This is a young adult book, but it works really well as a crossover novel due to some of the heavy concepts that are dealt with here. In fact, despite the fact that this is a young adult book, the writing is so fantastic that my old, jaded soul fell into it incredibly easily. So, if you’re one of those people who thinks, “Young adult? I better move along.” Don’t let that deter you.

The Walls Around Us is a modern day thriller told from the first person perspectives of two different women. Amber is a young woman is incarcerated for a rather horrible crime. Violet is a ballet dancer whose best friend has been convicted of a crime that is just as horrible as Amber’s. Their lives quickly become interwoven through threads of past and present. It seems like Suma is telling two different stories, until you realize that she’s not.

I am always really reluctant to read a novel written with two (or more) different first person perspectives. It’s a huge gamble for the author to write like that. The voices have to be completely and absolutely different to reflect two different characters, and their own unique perspectives, and it’s rare that I run across a book that manages the different voices well enough to make them work for me. However, The Walls Around Us really worked in that regard. You get the internally conflicted Amber, who has had a good life until everything went so wrong. You understand how the juvenile detention center has carved its mark on her soul. You actually sympathize her, and it’s so real and interesting that her chapters quickly and completely absorbed me.

On the other side, you have Violet, who took a while for me to warm up to. However, I quickly learned that that’s part of the magic of her character. Violet is standoffish, and she’s aloof, and that’s just who she is. It’s a protective barrier that she raises to keep her inner demons from overwhelming her. Who she is, is very different than who she shows. It’s really fantastically done. It’s so rare that I’ve run across a character whose inner conflict has been so well drawn. I actually felt like her inner conflict was my inner conflict, and it quickly got to the point where I felt so much anxiety in some of her chapters that I had to take a break from it all.

It’s hard to review this book without giving away too much, which will ruin the entire experience of reading it. I can, however, say that the plot is incredibly fast moving, intricate, and quite shocking and absorbing. This book takes twists and turns that I didn’t expect. I truly enjoyed how seamlessly Suma wove together two storylines that seemed so separate from each other at the start. There were a lot of humanizing moments, and if there’s one thing that Suma handles well, it’s emotions. She punched me in the feels quite a few times as I listened to this book.

The audiobook is completely recommended. It has two different narrators, for each perspective, which just helped highlight the differences of the two women, their individual voices, and their storylines more than if I had just read the book. That really helped the book itself come alive for me.
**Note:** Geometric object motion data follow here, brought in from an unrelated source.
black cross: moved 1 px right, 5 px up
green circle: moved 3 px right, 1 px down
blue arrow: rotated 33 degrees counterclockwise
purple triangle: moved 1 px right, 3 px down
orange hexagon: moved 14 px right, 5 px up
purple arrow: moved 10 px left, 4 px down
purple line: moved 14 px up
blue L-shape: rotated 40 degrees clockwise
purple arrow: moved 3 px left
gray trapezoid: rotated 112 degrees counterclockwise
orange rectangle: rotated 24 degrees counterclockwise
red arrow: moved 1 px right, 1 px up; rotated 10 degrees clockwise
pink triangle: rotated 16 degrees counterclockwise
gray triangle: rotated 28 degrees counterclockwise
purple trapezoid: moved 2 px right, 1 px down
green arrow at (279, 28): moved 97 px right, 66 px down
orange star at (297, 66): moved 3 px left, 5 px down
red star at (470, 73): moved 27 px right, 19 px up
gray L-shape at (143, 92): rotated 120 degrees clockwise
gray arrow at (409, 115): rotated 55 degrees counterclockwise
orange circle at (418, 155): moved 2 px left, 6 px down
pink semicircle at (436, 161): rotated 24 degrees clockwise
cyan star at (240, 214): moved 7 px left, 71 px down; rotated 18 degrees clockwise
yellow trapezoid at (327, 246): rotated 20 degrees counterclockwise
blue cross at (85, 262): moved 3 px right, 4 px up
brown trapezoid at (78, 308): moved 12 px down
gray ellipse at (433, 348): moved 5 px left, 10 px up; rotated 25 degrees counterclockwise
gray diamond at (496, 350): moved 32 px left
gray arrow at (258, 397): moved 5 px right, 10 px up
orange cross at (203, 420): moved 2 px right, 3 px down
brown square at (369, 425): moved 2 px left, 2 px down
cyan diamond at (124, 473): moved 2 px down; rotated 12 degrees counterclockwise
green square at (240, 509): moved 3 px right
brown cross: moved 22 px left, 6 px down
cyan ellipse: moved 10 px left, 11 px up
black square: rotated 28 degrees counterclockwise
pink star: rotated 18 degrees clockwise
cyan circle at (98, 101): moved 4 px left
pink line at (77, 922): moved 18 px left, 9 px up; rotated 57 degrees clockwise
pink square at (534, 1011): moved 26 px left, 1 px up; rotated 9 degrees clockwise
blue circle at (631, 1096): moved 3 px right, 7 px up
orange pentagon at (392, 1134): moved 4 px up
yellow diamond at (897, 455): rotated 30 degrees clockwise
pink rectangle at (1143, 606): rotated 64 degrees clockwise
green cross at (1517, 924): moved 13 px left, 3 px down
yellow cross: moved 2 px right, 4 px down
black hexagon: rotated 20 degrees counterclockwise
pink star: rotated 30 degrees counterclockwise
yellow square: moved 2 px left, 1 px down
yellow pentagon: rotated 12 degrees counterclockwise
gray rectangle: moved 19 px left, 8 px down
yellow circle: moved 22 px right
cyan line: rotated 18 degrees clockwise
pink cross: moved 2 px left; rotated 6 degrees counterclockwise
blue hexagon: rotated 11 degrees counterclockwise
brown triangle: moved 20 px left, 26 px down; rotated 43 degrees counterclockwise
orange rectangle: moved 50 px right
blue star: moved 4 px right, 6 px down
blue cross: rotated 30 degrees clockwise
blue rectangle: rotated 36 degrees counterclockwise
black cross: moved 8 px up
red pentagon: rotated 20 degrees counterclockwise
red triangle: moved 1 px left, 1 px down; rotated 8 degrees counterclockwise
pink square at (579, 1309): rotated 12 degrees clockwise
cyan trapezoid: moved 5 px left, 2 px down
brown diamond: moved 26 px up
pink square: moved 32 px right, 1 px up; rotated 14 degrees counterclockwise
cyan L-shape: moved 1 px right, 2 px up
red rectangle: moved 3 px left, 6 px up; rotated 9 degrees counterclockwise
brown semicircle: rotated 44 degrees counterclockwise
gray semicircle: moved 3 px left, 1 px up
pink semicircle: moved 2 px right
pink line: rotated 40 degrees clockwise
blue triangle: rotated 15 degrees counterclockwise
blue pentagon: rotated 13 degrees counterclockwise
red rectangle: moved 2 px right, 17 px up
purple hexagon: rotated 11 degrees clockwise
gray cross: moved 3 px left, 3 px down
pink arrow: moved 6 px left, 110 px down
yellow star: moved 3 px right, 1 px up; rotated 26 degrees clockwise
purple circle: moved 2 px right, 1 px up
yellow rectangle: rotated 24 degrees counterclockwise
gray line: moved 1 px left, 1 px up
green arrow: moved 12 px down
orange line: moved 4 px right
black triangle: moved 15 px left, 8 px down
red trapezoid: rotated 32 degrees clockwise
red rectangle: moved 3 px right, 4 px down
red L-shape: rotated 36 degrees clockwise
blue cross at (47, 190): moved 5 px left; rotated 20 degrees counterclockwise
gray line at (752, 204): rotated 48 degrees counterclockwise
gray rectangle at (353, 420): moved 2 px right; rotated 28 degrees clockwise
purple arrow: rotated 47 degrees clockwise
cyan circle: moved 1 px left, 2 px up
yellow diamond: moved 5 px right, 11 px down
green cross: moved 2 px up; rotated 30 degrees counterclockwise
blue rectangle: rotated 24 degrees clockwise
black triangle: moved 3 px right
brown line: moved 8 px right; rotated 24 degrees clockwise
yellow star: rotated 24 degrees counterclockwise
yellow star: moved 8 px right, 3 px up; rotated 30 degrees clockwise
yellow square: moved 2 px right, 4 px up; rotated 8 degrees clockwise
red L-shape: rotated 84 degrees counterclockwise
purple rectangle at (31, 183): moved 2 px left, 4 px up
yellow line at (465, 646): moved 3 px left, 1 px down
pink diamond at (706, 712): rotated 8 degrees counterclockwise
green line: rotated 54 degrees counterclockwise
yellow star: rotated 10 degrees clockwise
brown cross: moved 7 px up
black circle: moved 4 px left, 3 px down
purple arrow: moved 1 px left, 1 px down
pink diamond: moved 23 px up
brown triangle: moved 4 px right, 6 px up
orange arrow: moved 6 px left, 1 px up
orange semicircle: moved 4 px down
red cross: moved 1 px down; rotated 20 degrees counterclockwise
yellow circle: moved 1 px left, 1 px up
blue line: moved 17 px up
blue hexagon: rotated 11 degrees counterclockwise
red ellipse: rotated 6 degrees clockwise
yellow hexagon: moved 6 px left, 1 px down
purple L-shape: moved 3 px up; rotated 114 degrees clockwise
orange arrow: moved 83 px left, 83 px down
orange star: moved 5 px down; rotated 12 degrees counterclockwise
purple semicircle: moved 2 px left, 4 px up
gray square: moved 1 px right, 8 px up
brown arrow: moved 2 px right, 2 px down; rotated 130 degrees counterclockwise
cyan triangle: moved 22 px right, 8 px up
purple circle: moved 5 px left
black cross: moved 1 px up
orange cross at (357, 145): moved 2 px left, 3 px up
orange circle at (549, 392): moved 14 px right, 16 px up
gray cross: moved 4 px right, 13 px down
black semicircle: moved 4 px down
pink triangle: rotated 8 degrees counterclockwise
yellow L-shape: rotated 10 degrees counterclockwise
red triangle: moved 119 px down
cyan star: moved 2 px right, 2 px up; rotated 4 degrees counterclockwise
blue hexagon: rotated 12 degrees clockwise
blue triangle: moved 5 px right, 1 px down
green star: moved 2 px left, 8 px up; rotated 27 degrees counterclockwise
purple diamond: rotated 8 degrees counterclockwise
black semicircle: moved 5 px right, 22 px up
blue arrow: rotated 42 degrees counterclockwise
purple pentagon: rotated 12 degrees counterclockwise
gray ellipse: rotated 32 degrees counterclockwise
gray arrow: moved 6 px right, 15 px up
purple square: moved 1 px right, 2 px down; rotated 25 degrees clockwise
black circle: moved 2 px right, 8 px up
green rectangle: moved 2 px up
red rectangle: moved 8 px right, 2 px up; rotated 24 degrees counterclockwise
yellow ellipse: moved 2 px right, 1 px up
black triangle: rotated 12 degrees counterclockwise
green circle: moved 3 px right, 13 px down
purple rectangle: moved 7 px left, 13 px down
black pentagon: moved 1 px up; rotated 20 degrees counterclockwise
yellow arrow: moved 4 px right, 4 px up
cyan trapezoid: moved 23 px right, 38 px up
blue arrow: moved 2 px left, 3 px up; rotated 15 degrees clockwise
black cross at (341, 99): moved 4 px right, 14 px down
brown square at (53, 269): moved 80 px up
The writing is spectacular. Intricate and flowing, without a single word wasted, and the voices and characters are so completely dynamic. It shocked me how much Nova Ren Suma could pack into one book, and I liked how well she kept me hooked and engaged. She uses emotions like a carpenter uses a hammer, and it’s delightful in a dark sort of way.

The Walls Around Us really wowed me. I went into this expecting entertainment, and I left it reeling. This is the kind of book that I look for. This is one of those books that you treasure.

 

5/5 stars

One Responses

  • I’m so glad you enjoyed this. It is, like you said, a good crossover novel that even folks who “don’t read YA” can enjoy. And I just love the cover art. I’m glad to hear that the audiobook had 2 different voices for the characters. That kind of thing in a multi-POV story can really make or break the audiobook version.